MIP Relaxations in Factorable Programming

TL;DR

This paper introduces new mixed-integer programming relaxations for factorable nonlinear functions, offering tighter bounds and fewer variables, which improve solution quality in polynomial optimization problems.

Contribution

The paper develops novel MIP relaxations based on convex hull formulations that are tighter and more efficient than existing relaxations for factorable programming.

Findings

Relaxations close 60-70% of the gap compared to McCormick relaxations.

Relaxations are often tighter and require fewer variables.
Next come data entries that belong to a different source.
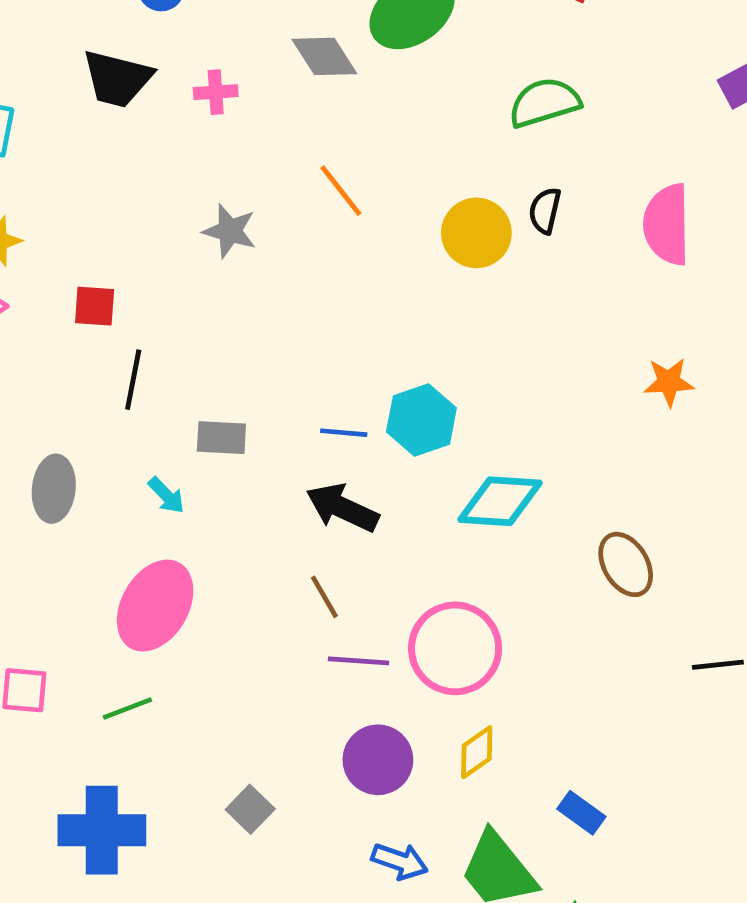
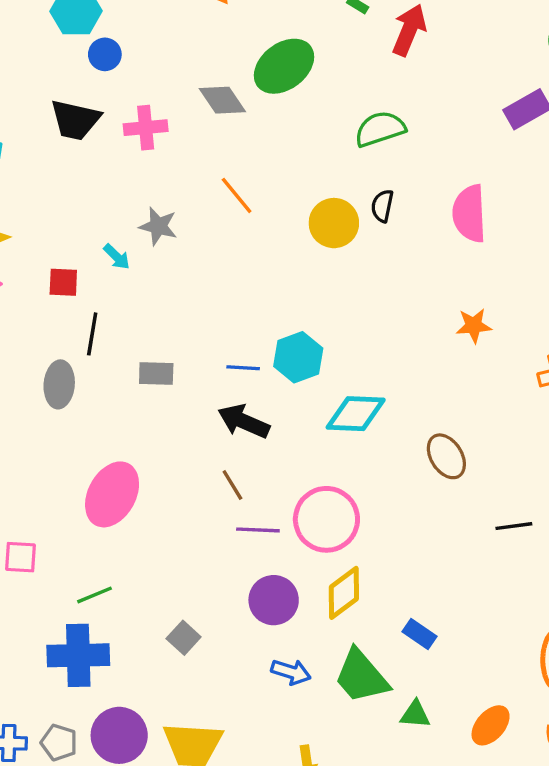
pink cross: (216, 92) -> (146, 128), size x1.4
gray ellipse: (54, 489) -> (59, 384), moved
cyan arrow: (166, 495) -> (117, 257), moved
green line: (127, 708) -> (94, 595), moved
yellow diamond: (477, 752) -> (344, 593), size x1.4

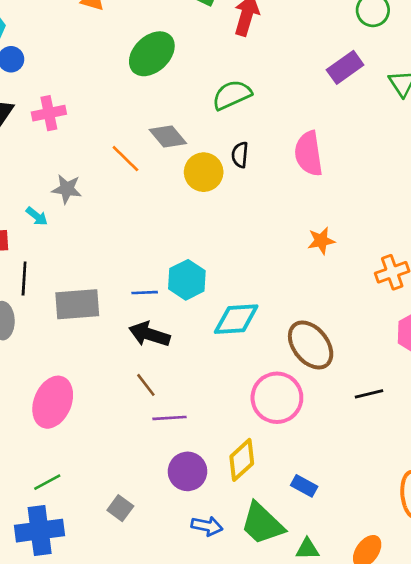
gray diamond: (222, 100) -> (168, 137), moved
gray rectangle: (156, 374) -> (77, 304), size x1.6
brown ellipse: (446, 456) -> (311, 345), size x1.4
pink circle: (326, 519) -> (277, 398), moved

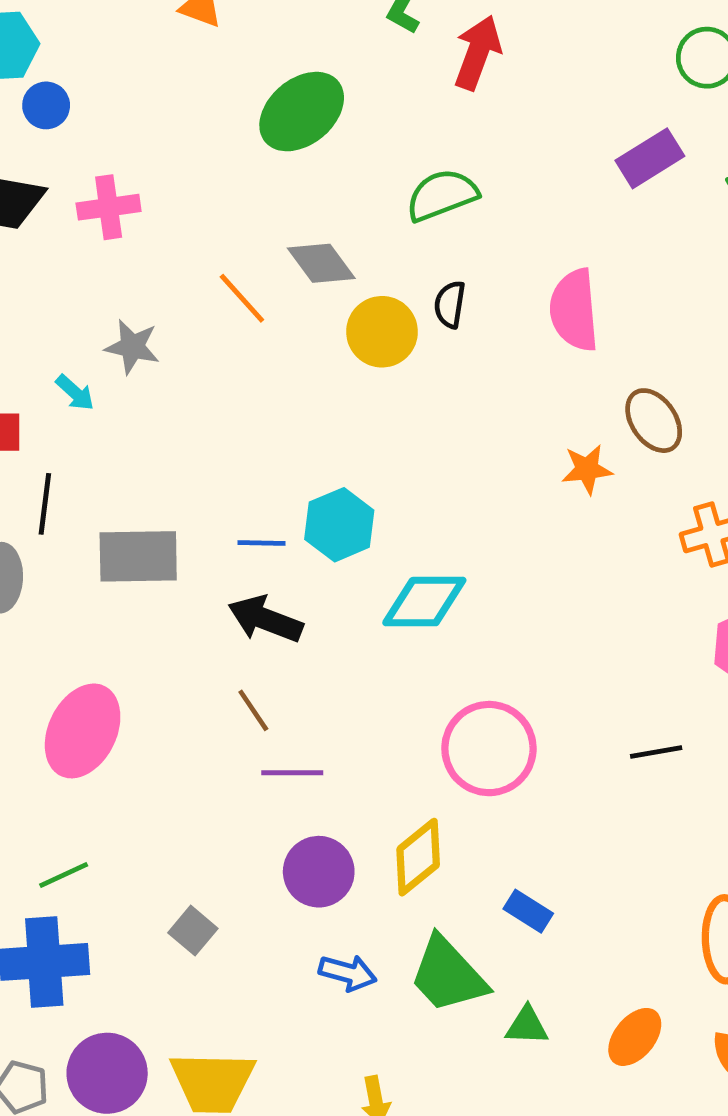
brown ellipse: (311, 345) -> (654, 421), moved, size x0.7

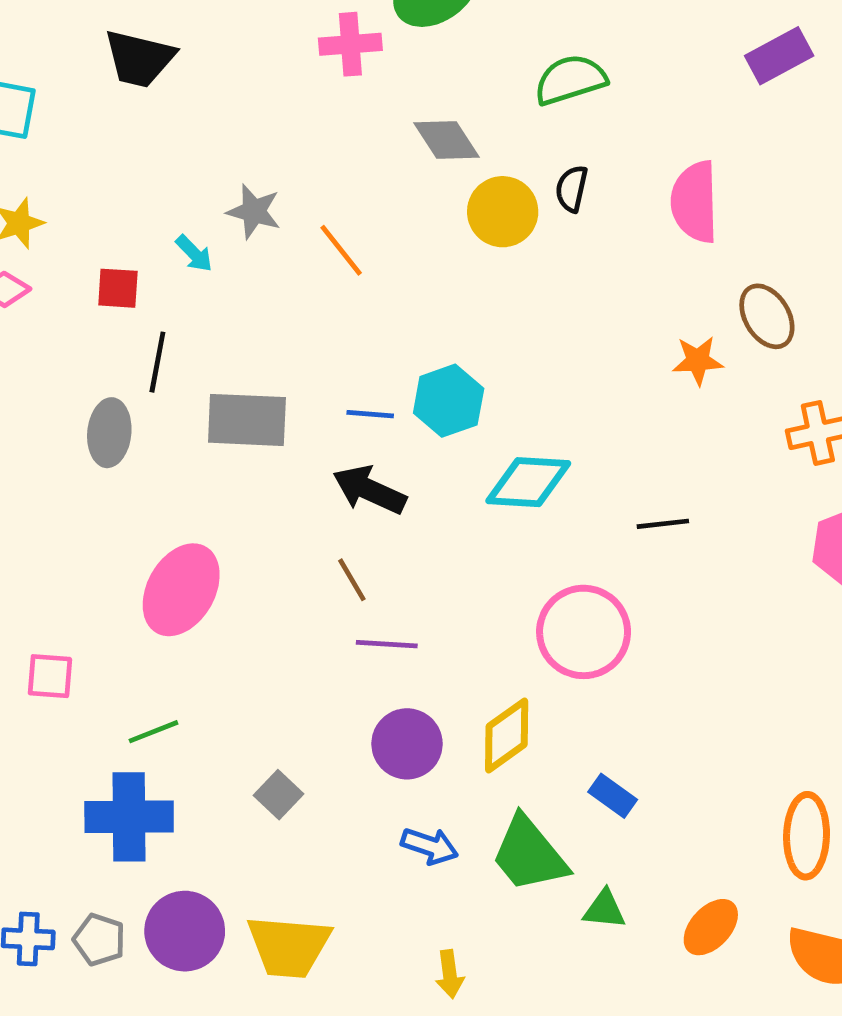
pink cross: (109, 207) -> (350, 44), moved
orange line: (242, 298) -> (341, 250), moved
black line: (656, 752) -> (663, 524), moved

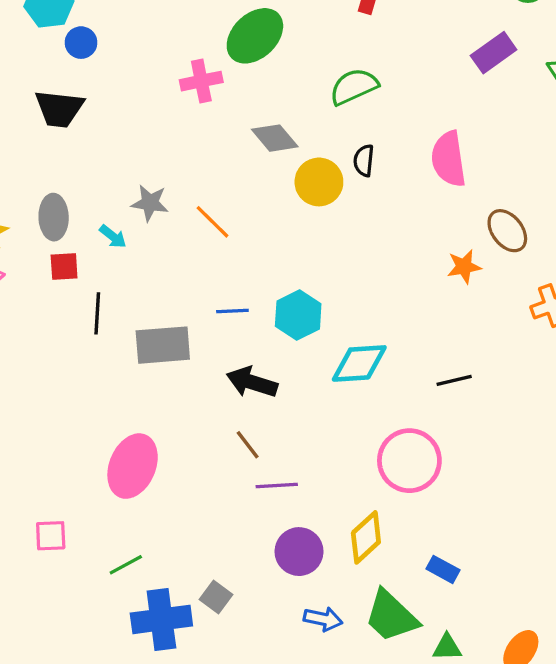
blue line: (370, 414) -> (232, 311), moved
gray ellipse: (109, 433) -> (54, 217), moved
blue cross: (129, 817) -> (161, 619), moved

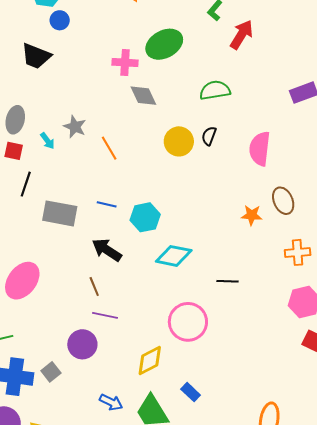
gray diamond: (275, 138) -> (143, 96), moved
purple circle: (299, 552) -> (82, 344), moved

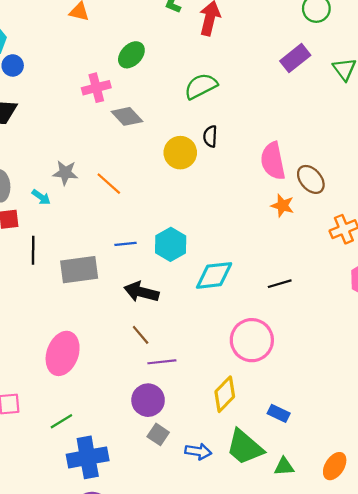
green ellipse: (164, 44) -> (131, 55), size x0.7
pink semicircle: (260, 149) -> (273, 161), moved
orange star: (252, 215) -> (283, 206), turned 30
gray square: (51, 372) -> (158, 434), moved

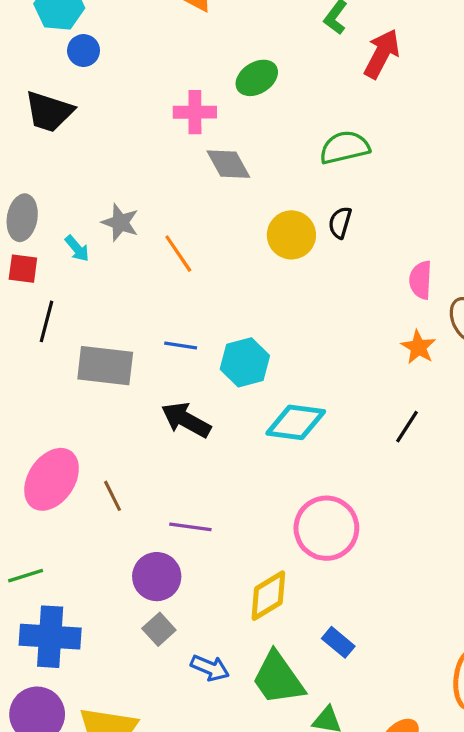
pink semicircle: (273, 161) -> (421, 280), size x0.7
black line: (280, 284) -> (407, 427), moved, turned -55
brown line: (141, 335) -> (113, 496), moved

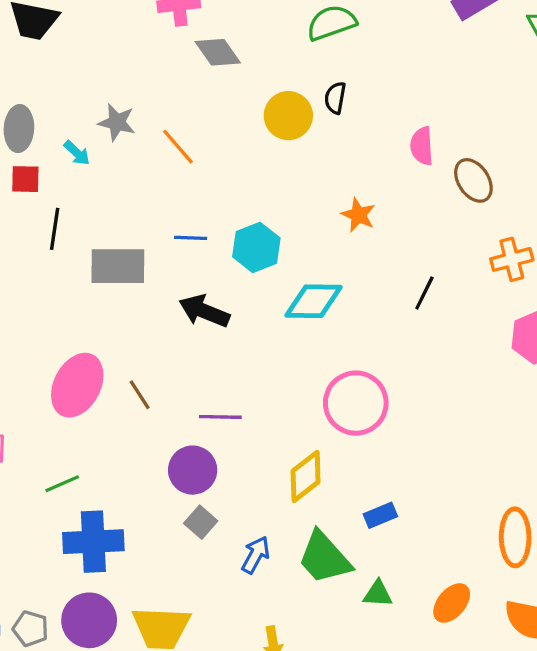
orange star: (418, 347) -> (358, 215), moved
blue rectangle: (338, 642) -> (380, 515), turned -56
blue arrow: (210, 668) -> (256, 555), turned -78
Significant improvements in solver performance on polynomial instances.

Abstract

In this paper, we develop new discrete relaxations for nonlinear expressions in factorable programming. We utilize specialized convexification results as well as composite relaxations to develop mixed-integer programming (MIP) relaxations. Our relaxations rely on ideal formulations of convex hulls of outer-functions over a combinatorial structure that captures local inner-function structure. The resulting relaxations often require fewer variables and are tighter than currently prevalent ones. Finally, we provide computational evidence to demonstrate that our relaxations close approximately 60-70% of the gap relative to McCormick relaxations and significantly improves the relaxations used in a state-of-the-art solver on various instances involving polynomial functions.